* [Task prompt] Omit the images. Restate all of the records word for word.

=== Material to process ===

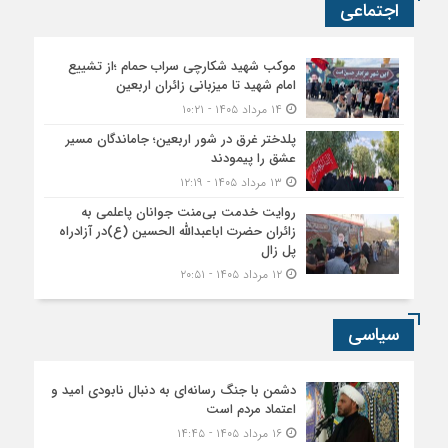
اجتماعی
موکب شهید شکارچی سراب حمام ؛از تشییع
امام شهید تا میزبانی زائران اربعین
۱۴ مرداد ۱۴۰۵ - ۱۰:۲۱
پلدختر غرق در شور اربعین؛ جاماندگان مسیر
عشق را پیمودند
۱۳ مرداد ۱۴۰۵ - ۱۲:۱۹
روایت خدمت بی‌منت جوانان پاعلمی به
زائران حضرت اباعبدالله الحسین (ع)در آزادراه
پل زال
۱۲ مرداد ۱۴۰۵ - ۲۰:۵۱
سیاسی
دشمن با جنگ رسانه‌ای به دنبال نابودی امید و
اعتماد مردم است
۱۶ مرداد ۱۴۰۵ - ۱۴:۴۵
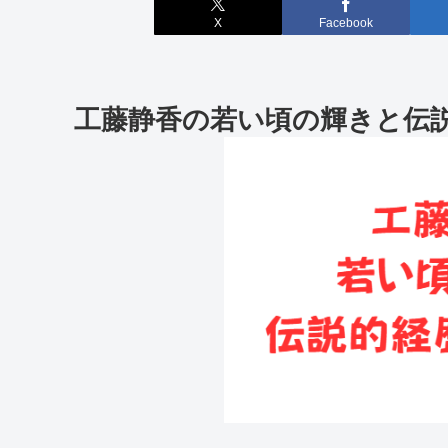
X
Facebook
工藤静香の若い頃の輝きと伝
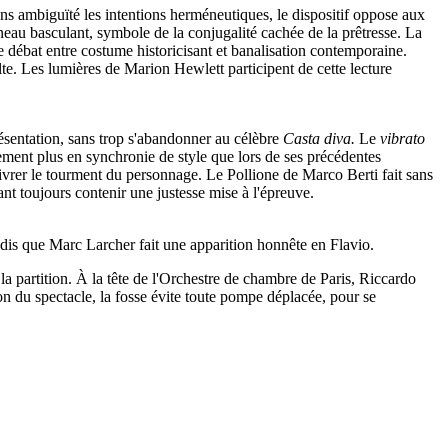
ans ambiguïté les intentions herméneutiques, le dispositif oppose aux
anneau basculant, symbole de la conjugalité cachée de la prêtresse. La
e débat entre costume historicisant et banalisation contemporaine.
te. Les lumières de Marion Hewlett participent de cette lecture
résentation, sans trop s'abandonner au célèbre
Casta diva.
Le
vibrato
tement plus en synchronie de style que lors de ses précédentes
 livrer le tourment du personnage. Le Pollione de Marco Berti fait sans
nt toujours contenir une justesse mise à l'épreuve.
dis que Marc Larcher fait une apparition honnête en Flavio.
a partition. À la tête de l'Orchestre de chambre de Paris, Riccardo
on du spectacle, la fosse évite toute pompe déplacée, pour se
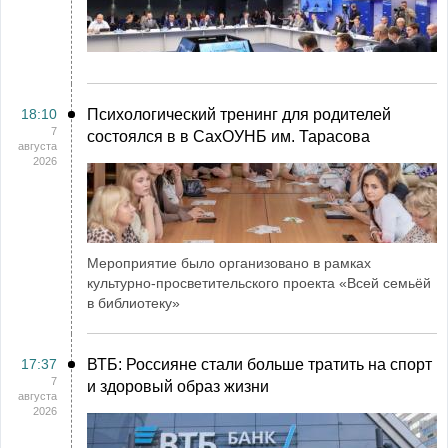
18:10
Психологический тренинг для родителей
7
состоялся в в СахОУНБ им. Тарасова
августа
2026
Мероприятие было организовано в рамках
культурно-просветительского проекта «Всей семьёй
в библиотеку»
17:37
ВТБ: Россияне стали больше тратить на спорт
7
и здоровый образ жизни
августа
2026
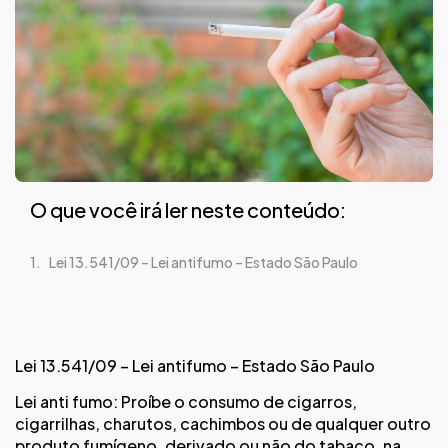
O que você irá ler neste conteúdo:
Lei 13.541/09 – Lei antifumo – Estado São Paulo
Lei 13.541/09 – Lei antifumo – Estado São Paulo
Lei anti fumo: Proíbe o consumo de cigarros,
cigarrilhas, charutos, cachimbos ou de qualquer outro
produto fumígeno, derivado ou não do tabaco, na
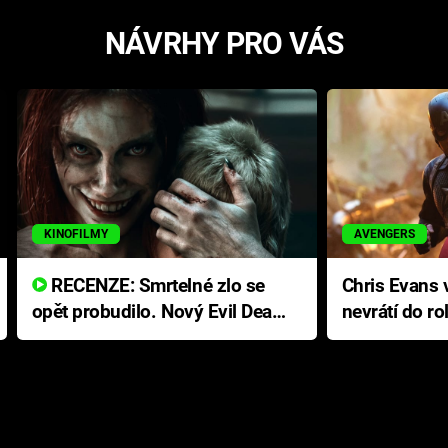
NÁVRHY PRO VÁS
KINOFILMY
AVENGERS
RECENZE: Smrtelné zlo se
Chris Evans v
opět probudilo. Nový Evil Dead
nevrátí do ro
přichází s neodolatelnou
Ameriky
hororovou nabídkou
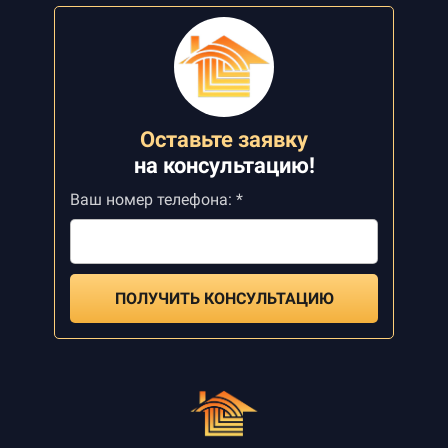
Оставьте заявку
на
консультацию!
Ваш номер телефона: *
ПОЛУЧИТЬ КОНСУЛЬТАЦИЮ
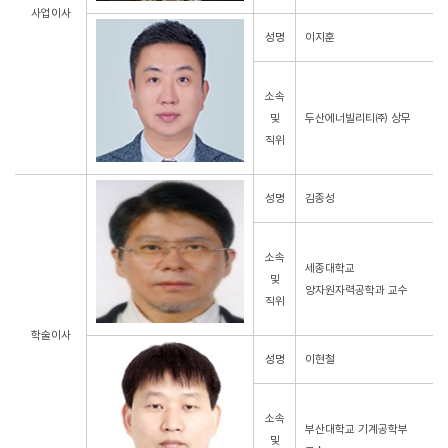
사업이사
성명
이지훈
소속
및
두산에너빌리티㈜ 상무
직위
성명
김종성
소속
세종대학교
및
양자원자력공학과 교수
직위
학술이사
성명
이현철
소속
부산대학교 기계공학부
및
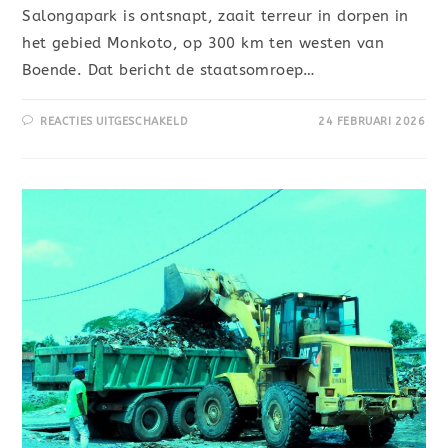
Salongapark is ontsnapt, zaait terreur in dorpen in
het gebied Monkoto, op 300 km ten westen van
Boende. Dat bericht de staatsomroep…
REACTIES UITGESCHAKELD
24 FEBRUARI 2026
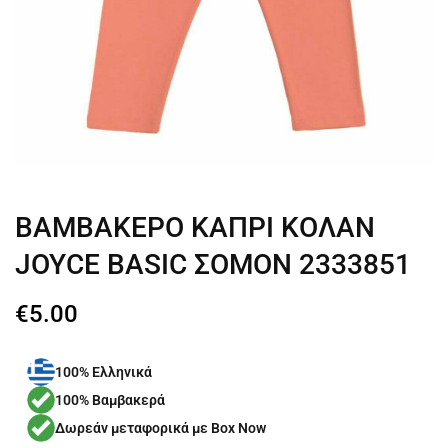
ΒΑΜΒΑΚΕΡΟ ΚΑΠΡΙ ΚΟΛΑΝ
JOYCE BASIC ΣΟΜΟΝ 2333851
€
5.00
100% Ελληνικά
100% Βαμβακερά
Δωρεάν μεταφορικά με Box Now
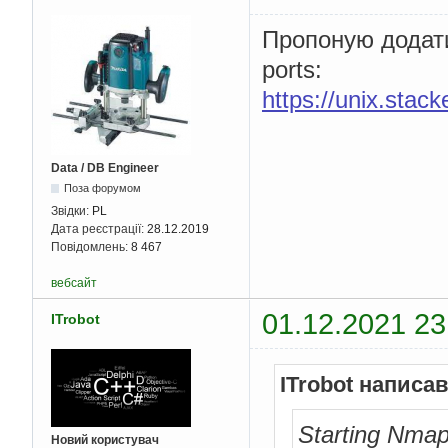
Пропоную додат
ports:
https://unix.sta
Data / DB Engineer
Поза форумом
Звідки:
PL
Дата реєстрації:
28.12.2019
Повідомлень:
8 467
вебсайт
01.12.2021 23
ITrobot
ITrobot написав
Starting Nmap
Новий користувач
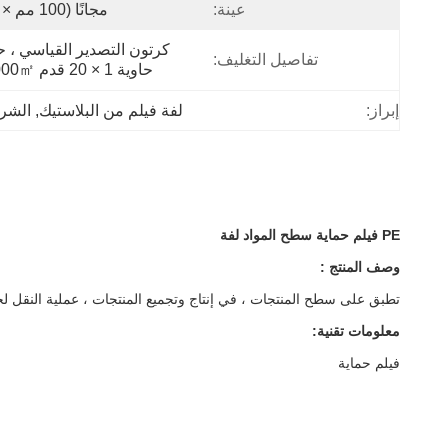
عينة:
مجانًا (100 مم × 25 م)
تفاصيل التغليف:
حاوية 1 × 20 قدم 195000㎡.
إبراز:
لفة فيلم من البلاستيك
, 
الشري
PE فيلم حماية سطح المواد لفة
وصف المنتج :
تطبق على سطح المنتجات ، في إنتاج وتجميع المنتجات ، عملية النقل ل
معلومات تقنية:
فيلم حماية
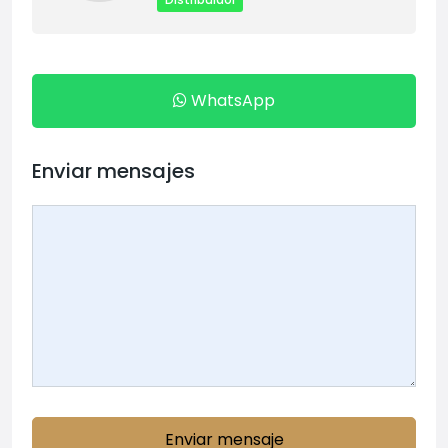
WhatsApp
Enviar mensajes
Enviar mensaje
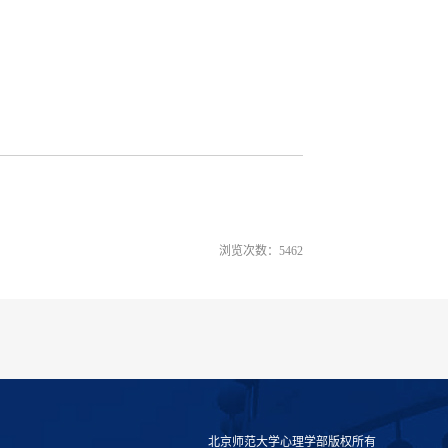
浏览次数：
5462
北京师范大学心理学部版权所有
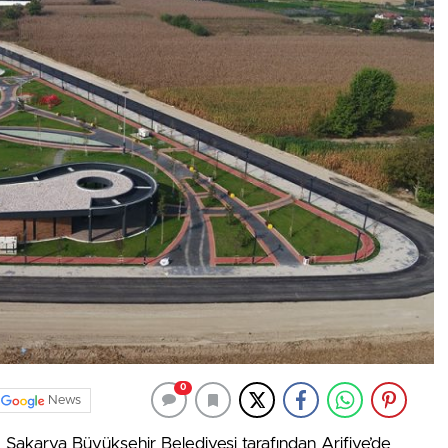
0
News
Sakarya Büyükşehir Belediyesi tarafından Arifiye’de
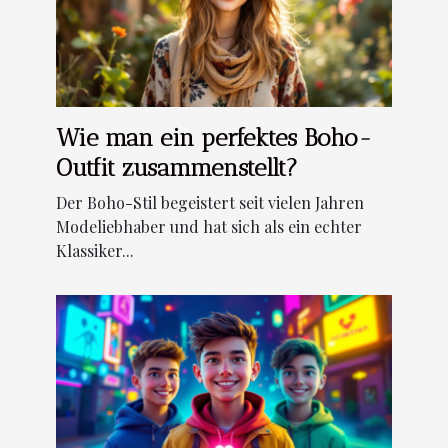
Wie man ein perfektes Boho-
Outfit zusammenstellt?
Der Boho-Stil begeistert seit vielen Jahren
Modeliebhaber und hat sich als ein echter
Klassiker...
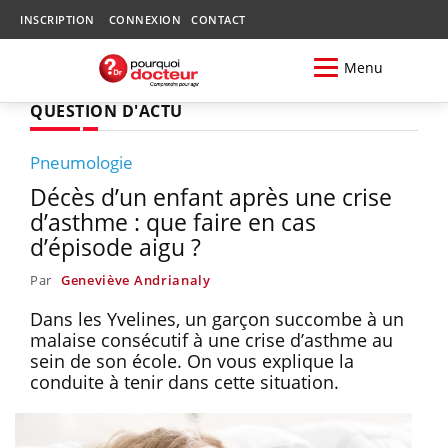
INSCRIPTION
CONNEXION
CONTACT
Menu
QUESTION D'ACTU
Pneumologie
Décès d’un enfant après une crise
d’asthme : que faire en cas
d’épisode aigu ?
Par
Geneviève Andrianaly
Dans les Yvelines, un garçon succombe à un
malaise consécutif à une crise d’asthme au
sein de son école. On vous explique la
conduite à tenir dans cette situation.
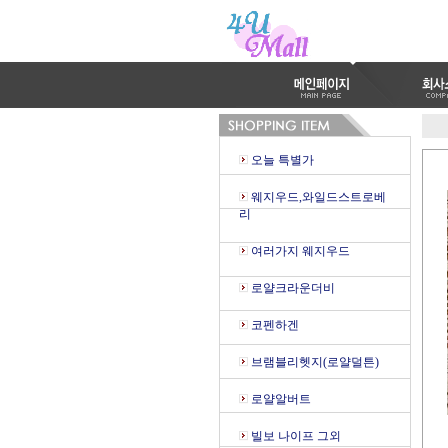
오늘 특별가
웨지우드,와일드스트로베
리
여러가지 웨지우드
로얄크라운더비
코펜하겐
브램블리헷지(로얄덜튼)
로얄알버트
빌보 나이프 그외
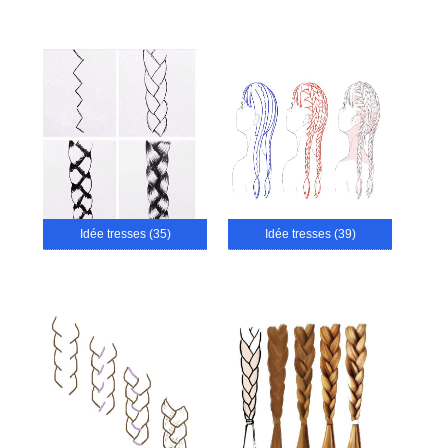
Idée tresses (35)
Idée tresses (39)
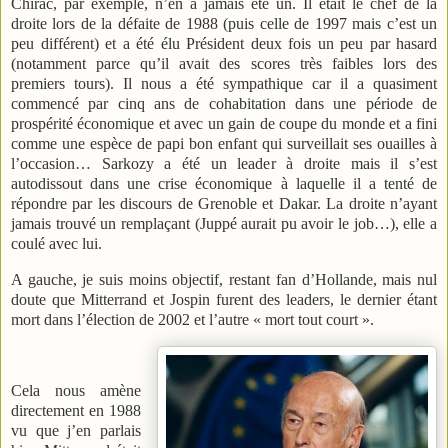
Chirac, par exemple, n’en a jamais été un. Il était le chef de la
droite lors de la défaite de 1988 (puis celle de 1997 mais c’est un
peu différent) et a été élu Président deux fois un peu par hasard
(notamment parce qu’il avait des scores très faibles lors des
premiers tours). Il nous a été sympathique car il a quasiment
commencé par cinq ans de cohabitation dans une période de
prospérité économique et avec un gain de coupe du monde et a fini
comme une espèce de papi bon enfant qui surveillait ses ouailles à
l’occasion… Sarkozy a été un leader à droite mais il s’est
autodissout dans une crise économique à laquelle il a tenté de
répondre par les discours de Grenoble et Dakar. La droite n’ayant
jamais trouvé un remplaçant (Juppé aurait pu avoir le job…), elle a
coulé avec lui.
A gauche, je suis moins objectif, restant fan d’Hollande, mais nul
doute que Mitterrand et Jospin furent des leaders, le dernier étant
mort dans l’élection de 2002 et l’autre « mort tout court ».
Cela nous amène
directement en 1988
vu que j’en parlais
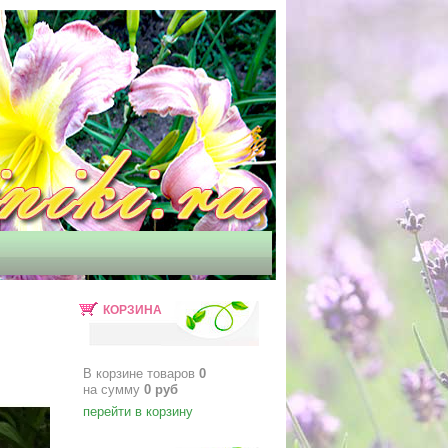
КОРЗИНА
В корзине товаров
0
на сумму
0
руб
перейти в корзину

===

* [Task answer]
اجتماعی
موکب شهید شکارچی سراب حمام ؛از تشییع
امام شهید تا میزبانی زائران اربعین
۱۴ مرداد ۱۴۰۵ - ۱۰:۲۱
پلدختر غرق در شور اربعین؛ جاماندگان مسیر
عشق را پیمودند
۱۳ مرداد ۱۴۰۵ - ۱۲:۱۹
روایت خدمت بی‌منت جوانان پاعلمی به
زائران حضرت اباعبدالله الحسین (ع)در آزادراه
پل زال
۱۲ مرداد ۱۴۰۵ - ۲۰:۵۱
سیاسی
دشمن با جنگ رسانه‌ای به دنبال نابودی امید و
اعتماد مردم است
۱۶ مرداد ۱۴۰۵ - ۱۴:۴۵
X
Facebook
工藤静香の若い頃の輝きと伝
ans ambiguïté les intentions herméneutiques, le dispositif oppose aux
anneau basculant, symbole de la conjugalité cachée de la prêtresse. La
e débat entre costume historicisant et banalisation contemporaine.
te. Les lumières de Marion Hewlett participent de cette lecture
résentation, sans trop s'abandonner au célèbre
Casta diva.
Le
vibrato
tement plus en synchronie de style que lors de ses précédentes
 livrer le tourment du personnage. Le Pollione de Marco Berti fait sans
nt toujours contenir une justesse mise à l'épreuve.
dis que Marc Larcher fait une apparition honnête en Flavio.
a partition. À la tête de l'Orchestre de chambre de Paris, Riccardo
on du spectacle, la fosse évite toute pompe déplacée, pour se
18:10
Психологический тренинг для родителей
7
состоялся в в СахОУНБ им. Тарасова
августа
2026
Мероприятие было организовано в рамках
культурно-просветительского проекта «Всей семьёй
в библиотеку»
17:37
ВТБ: Россияне стали больше тратить на спорт
7
и здоровый образ жизни
августа
2026
O que você irá ler neste conteúdo:
Lei 13.541/09 – Lei antifumo – Estado São Paulo
Lei 13.541/09 – Lei antifumo – Estado São Paulo
Lei anti fumo: Proíbe o consumo de cigarros,
cigarrilhas, charutos, cachimbos ou de qualquer outro
produto fumígeno, derivado ou não do tabaco, na
NÁVRHY PRO VÁS
KINOFILMY
AVENGERS
RECENZE: Smrtelné zlo se
Chris Evans v
opět probudilo. Nový Evil Dead
nevrátí do ro
přichází s neodolatelnou
Ameriky
hororovou nabídkou
Оставьте заявку
на
консультацию!
Ваш номер телефона: *
ПОЛУЧИТЬ КОНСУЛЬТАЦИЮ
사업이사
성명
이지훈
소속
및
두산에너빌리티㈜ 상무
직위
성명
김종성
소속
세종대학교
및
양자원자력공학과 교수
직위
학술이사
성명
이현철
소속
부산대학교 기계공학부
및
Salongapark is ontsnapt, zaait terreur in dorpen in
het gebied Monkoto, op 300 km ten westen van
Boende. Dat bericht de staatsomroep…
REACTIES UITGESCHAKELD
24 FEBRUARI 2026
ΒΑΜΒΑΚΕΡΟ ΚΑΠΡΙ ΚΟΛΑΝ
JOYCE BASIC ΣΟΜΟΝ 2333851
€
5.00
100% Ελληνικά
100% Βαμβακερά
Δωρεάν μεταφορικά με Box Now
Пропоную додат
ports:
https://unix.sta
Data / DB Engineer
Поза форумом
Звідки:
PL
Дата реєстрації:
28.12.2019
Повідомлень:
8 467
вебсайт
01.12.2021 23
ITrobot
ITrobot написав
Starting Nmap
Новий користувач
عينة:
مجانًا (100 مم × 25 م)
تفاصيل التغليف:
حاوية 1 × 20 قدم 195000㎡.
إبراز:
لفة فيلم من البلاستيك
, 
الشري
PE فيلم حماية سطح المواد لفة
وصف المنتج :
تطبق على سطح المنتجات ، في إنتاج وتجميع المنتجات ، عملية النقل ل
معلومات تقنية:
فيلم حماية
WhatsApp
Enviar mensajes
Enviar mensaje
浏览次数：
5462
北京师范大学心理学部版权所有
0
News
Sakarya Büyükşehir Belediyesi tarafından Arifiye’de
Wie man ein perfektes Boho-
Outfit zusammenstellt?
Der Boho-Stil begeistert seit vielen Jahren
Modeliebhaber und hat sich als ein echter
Klassiker...
INSCRIPTION
CONNEXION
CONTACT
Menu
QUESTION D'ACTU
Pneumologie
Décès d’un enfant après une crise
d’asthme : que faire en cas
d’épisode aigu ?
Par
Geneviève Andrianaly
Dans les Yvelines, un garçon succombe à un
malaise consécutif à une crise d’asthme au
sein de son école. On vous explique la
conduite à tenir dans cette situation.
오늘 특별가
웨지우드,와일드스트로베
리
여러가지 웨지우드
로얄크라운더비
코펜하겐
브램블리헷지(로얄덜튼)
로얄알버트
빌보 나이프 그외
Idée tresses (35)
Idée tresses (39)
Chirac, par exemple, n’en a jamais été un. Il était le chef de la
droite lors de la défaite de 1988 (puis celle de 1997 mais c’est un
peu différent) et a été élu Président deux fois un peu par hasard
(notamment parce qu’il avait des scores très faibles lors des
premiers tours). Il nous a été sympathique car il a quasiment
commencé par cinq ans de cohabitation dans une période de
prospérité économique et avec un gain de coupe du monde et a fini
comme une espèce de papi bon enfant qui surveillait ses ouailles à
l’occasion… Sarkozy a été un leader à droite mais il s’est
autodissout dans une crise économique à laquelle il a tenté de
répondre par les discours de Grenoble et Dakar. La droite n’ayant
jamais trouvé un remplaçant (Juppé aurait pu avoir le job…), elle a
coulé avec lui.
A gauche, je suis moins objectif, restant fan d’Hollande, mais nul
doute que Mitterrand et Jospin furent des leaders, le dernier étant
mort dans l’élection de 2002 et l’autre « mort tout court ».
Cela nous amène
directement en 1988
vu que j’en parlais
КОРЗИНА
В корзине товаров
0
на сумму
0
руб
перейти в корзину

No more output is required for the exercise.